GIFs balloon with duration — clips under ~15 s work best.
Updated July 2026
About this tool
GIF survives because it plays anywhere anything renders images — READMEs, GitHub issues, docs sites, chat apps. This tool decodes MP4, MOV, WebM or MKV video frame by frame and re-encodes it as an animated GIF, with the three controls that decide the file size: frame rate, output width and looping. For chat- and docs-friendly GIFs, 10–15 fps at up to 480 px wide is the sweet spot.
GIF is a 256-color-per-frame format, which is why smooth gradients and dark footage can show banding while screen recordings, UI demos and animations convert almost perfectly. Keep clips short — the format balloons with duration — and cut down to the interesting seconds first with the video trimmer. Frames are decoded, palette-quantized and encoded entirely in your browser, so the video never leaves your device.
The GIF is generated in a Web Worker in your browser — videos are never uploaded.
Frequently asked questions
How do I keep the GIF file size small?
Three levers matter: frame rate, width and duration. 10–15 fps looks smooth for most content; 480 px width is plenty for chat and docs; and every extra second adds frames. A 5-second clip at 12 fps and 480 px typically lands in the low single-digit megabytes — halve any of those numbers and the file roughly halves too.

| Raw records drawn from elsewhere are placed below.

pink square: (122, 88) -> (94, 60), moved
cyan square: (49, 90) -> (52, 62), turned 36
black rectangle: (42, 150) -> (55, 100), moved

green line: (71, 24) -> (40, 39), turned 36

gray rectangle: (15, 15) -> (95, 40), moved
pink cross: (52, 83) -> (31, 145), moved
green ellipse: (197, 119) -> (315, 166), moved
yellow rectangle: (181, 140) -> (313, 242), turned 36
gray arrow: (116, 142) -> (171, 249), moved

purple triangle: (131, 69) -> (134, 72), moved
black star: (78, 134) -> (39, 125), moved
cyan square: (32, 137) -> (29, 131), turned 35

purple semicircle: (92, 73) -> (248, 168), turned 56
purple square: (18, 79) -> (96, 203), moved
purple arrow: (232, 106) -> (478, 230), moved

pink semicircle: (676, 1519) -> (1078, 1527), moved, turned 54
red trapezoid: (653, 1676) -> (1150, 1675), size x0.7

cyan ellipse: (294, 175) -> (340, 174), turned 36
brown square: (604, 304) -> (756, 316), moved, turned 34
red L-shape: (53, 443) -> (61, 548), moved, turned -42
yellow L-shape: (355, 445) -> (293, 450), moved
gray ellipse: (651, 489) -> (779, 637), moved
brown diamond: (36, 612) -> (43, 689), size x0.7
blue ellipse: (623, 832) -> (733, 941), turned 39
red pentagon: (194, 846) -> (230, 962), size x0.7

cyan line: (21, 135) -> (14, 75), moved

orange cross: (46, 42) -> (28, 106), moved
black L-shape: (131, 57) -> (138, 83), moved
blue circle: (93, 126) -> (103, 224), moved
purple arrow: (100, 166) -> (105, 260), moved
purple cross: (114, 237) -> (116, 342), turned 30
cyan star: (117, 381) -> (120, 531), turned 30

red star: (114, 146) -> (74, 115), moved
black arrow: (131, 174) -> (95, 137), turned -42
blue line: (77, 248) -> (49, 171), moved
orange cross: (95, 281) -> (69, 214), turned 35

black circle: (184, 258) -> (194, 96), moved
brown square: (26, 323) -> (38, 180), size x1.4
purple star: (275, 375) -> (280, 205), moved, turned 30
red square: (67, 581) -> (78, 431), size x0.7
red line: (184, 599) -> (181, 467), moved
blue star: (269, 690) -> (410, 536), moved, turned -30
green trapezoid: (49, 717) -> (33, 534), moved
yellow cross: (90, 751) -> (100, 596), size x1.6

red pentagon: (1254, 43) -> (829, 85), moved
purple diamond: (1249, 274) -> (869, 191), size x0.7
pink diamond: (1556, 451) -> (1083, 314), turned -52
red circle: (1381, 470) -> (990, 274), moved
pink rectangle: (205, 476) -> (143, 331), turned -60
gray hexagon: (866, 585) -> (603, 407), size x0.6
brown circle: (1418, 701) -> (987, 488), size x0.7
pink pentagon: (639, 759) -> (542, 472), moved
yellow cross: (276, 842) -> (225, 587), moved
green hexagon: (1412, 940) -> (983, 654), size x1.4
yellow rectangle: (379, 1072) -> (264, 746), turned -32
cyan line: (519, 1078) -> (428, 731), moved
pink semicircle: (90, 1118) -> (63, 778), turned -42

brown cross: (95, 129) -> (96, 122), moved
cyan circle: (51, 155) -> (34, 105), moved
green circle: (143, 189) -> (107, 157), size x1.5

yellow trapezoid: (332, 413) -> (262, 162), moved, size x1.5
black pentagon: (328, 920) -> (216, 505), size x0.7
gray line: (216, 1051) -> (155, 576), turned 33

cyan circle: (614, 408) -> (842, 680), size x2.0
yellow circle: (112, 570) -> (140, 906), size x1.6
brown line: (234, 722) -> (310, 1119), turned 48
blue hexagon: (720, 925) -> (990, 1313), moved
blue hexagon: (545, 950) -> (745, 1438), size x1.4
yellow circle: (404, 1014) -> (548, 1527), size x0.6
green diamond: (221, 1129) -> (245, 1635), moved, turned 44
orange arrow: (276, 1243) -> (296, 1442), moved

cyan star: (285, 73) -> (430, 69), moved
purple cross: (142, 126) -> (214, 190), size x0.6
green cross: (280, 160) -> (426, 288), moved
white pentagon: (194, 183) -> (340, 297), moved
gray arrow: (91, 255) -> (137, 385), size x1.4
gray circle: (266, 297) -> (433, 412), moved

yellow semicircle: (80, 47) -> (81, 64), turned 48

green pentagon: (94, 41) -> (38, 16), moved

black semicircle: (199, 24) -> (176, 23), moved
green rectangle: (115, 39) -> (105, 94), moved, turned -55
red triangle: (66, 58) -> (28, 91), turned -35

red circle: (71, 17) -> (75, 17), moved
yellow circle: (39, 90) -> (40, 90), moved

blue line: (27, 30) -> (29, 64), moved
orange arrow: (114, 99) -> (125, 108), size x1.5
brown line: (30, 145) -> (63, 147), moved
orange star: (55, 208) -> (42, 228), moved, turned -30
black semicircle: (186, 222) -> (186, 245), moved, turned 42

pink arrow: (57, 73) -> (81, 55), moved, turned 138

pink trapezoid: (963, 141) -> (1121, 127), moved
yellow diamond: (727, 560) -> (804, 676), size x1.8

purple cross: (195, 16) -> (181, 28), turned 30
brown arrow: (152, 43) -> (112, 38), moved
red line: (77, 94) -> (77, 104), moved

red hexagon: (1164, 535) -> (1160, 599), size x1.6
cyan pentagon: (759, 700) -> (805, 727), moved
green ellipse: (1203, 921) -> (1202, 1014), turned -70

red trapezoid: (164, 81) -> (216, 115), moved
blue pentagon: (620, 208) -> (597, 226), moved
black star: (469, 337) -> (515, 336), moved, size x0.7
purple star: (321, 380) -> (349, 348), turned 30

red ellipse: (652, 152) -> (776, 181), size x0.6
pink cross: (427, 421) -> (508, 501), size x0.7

Why does my GIF look grainier than the video?
GIF is a 256-color format: each frame maps to a limited palette, so smooth gradients and dark scenes can show banding or noise. Screen recordings, UI demos and animations convert almost perfectly; filmed footage with subtle color transitions loses the most. If you need full quality, a silent MP4 loop is the better format.
How long can the video be?
There is no hard limit, but GIF is an inefficient format that balloons with duration — beyond roughly 10–15 seconds, files get unwieldy fast. Trim the clip first (see our video trimmer), or for longer loops consider keeping it as a silent MP4, which stays several times smaller.
Is my video uploaded to create the GIF?
No. Frames are decoded, quantized to the GIF palette and encoded entirely in your browser — the video never leaves your device, and there are no server queues or file-size caps beyond your device's memory.